At work we use Vertica for one of our databases. As part of the data team, it is our job to help monitor and maintain the data in the database, as well as the health of the database as well. One of the things I have been doing is to create database users for the different services that are using the database.
This helps us when we have long running queries, high load on the database, issues with the number of connections, and it would also allow us to add constraints around all of those in the future on a per service basis based off of the different user accounts, not to mention restrict the permissions to tables that are needed and allow some of the experimental tables to exist without causing confusion by having people see those tables before they have been stabilized.
First we create a user for each service with a username and a password; the quotes around the username signify to Vertica that the username is case sensitive.
CREATE USER "UserName" IDENTIFIED BY 'password';
We then grant SELECT
only permissions to the tables that are specific to that user. We do SELECT
only permissions as this is a data warehouse style database, and only a few select services have permissions to update the database, while everyone else should be free to read from the tables they need, or are stable.
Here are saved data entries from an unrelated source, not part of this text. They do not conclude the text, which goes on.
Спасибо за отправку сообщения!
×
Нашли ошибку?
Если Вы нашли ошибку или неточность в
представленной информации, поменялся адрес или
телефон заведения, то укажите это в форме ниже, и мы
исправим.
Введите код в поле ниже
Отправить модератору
grant select on <tablename> to "UserName";
We also have some helper functions that we give all of the users, and as I still usually can’t remember the functions and their argument types, I have to do a lookup of the different functions each time, because when granting permissions on Vertica functions, you need to specify the function name along with the arguments.
This query finds me all of the user defined functions in the database.
select * from user_functions;
Once I have the functions and arguments, I can then grant EXECUTE
permissions on the functions, by providing the function name and the argument types.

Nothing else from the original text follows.